■ **Task requirements**: After locating the line that contains "24/07/12 16:25:35.93 +g9pYCQ00.net" in the records below, write out exactly that line and each line after it through the one that contains "堀田、43.1イニングで3本", and nothing else.

Dataset entries:

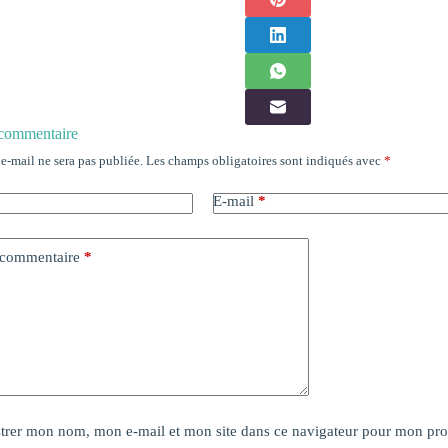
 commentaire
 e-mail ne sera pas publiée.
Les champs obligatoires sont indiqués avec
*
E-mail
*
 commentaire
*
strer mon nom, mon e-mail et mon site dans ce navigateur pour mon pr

---

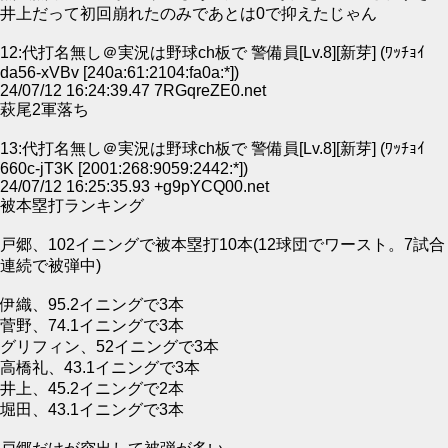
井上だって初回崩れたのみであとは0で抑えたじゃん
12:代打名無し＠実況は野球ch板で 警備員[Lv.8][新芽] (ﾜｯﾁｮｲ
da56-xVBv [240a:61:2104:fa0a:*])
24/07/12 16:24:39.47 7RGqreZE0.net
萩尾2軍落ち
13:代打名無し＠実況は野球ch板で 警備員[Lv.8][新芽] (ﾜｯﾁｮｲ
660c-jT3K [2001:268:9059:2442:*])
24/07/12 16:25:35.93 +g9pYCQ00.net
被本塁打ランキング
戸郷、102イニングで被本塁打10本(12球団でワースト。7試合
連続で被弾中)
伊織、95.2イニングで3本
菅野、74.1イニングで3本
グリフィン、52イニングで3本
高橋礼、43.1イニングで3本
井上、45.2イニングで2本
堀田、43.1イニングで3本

■ **Solution to the exercise**:
24/07/12 16:25:35.93 +g9pYCQ00.net
被本塁打ランキング
戸郷、102イニングで被本塁打10本(12球団でワースト。7試合
連続で被弾中)
伊織、95.2イニングで3本
菅野、74.1イニングで3本
グリフィン、52イニングで3本
高橋礼、43.1イニングで3本
井上、45.2イニングで2本
堀田、43.1イニングで3本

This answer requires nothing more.